■ **Supplied data**
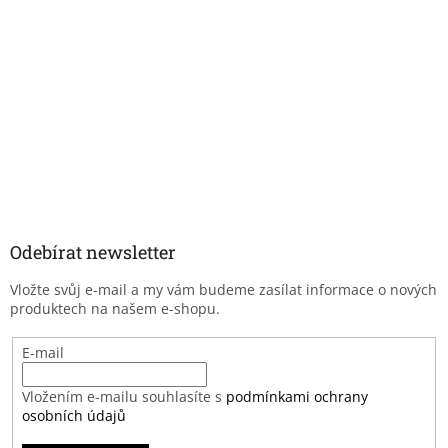
Odebírat newsletter
Vložte svůj e-mail a my vám budeme zasílat informace o nových
produktech na našem e-shopu.
E-mail
Vložením e-mailu souhlasíte s
podmínkami ochrany
osobních údajů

■ **Exercise objective**
Starting with the top line, write out all the data above exactly; keep the pictures out.

■ **Expected output**
Odebírat newsletter
Vložte svůj e-mail a my vám budeme zasílat informace o nových
produktech na našem e-shopu.
E-mail
Vložením e-mailu souhlasíte s
podmínkami ochrany
osobních údajů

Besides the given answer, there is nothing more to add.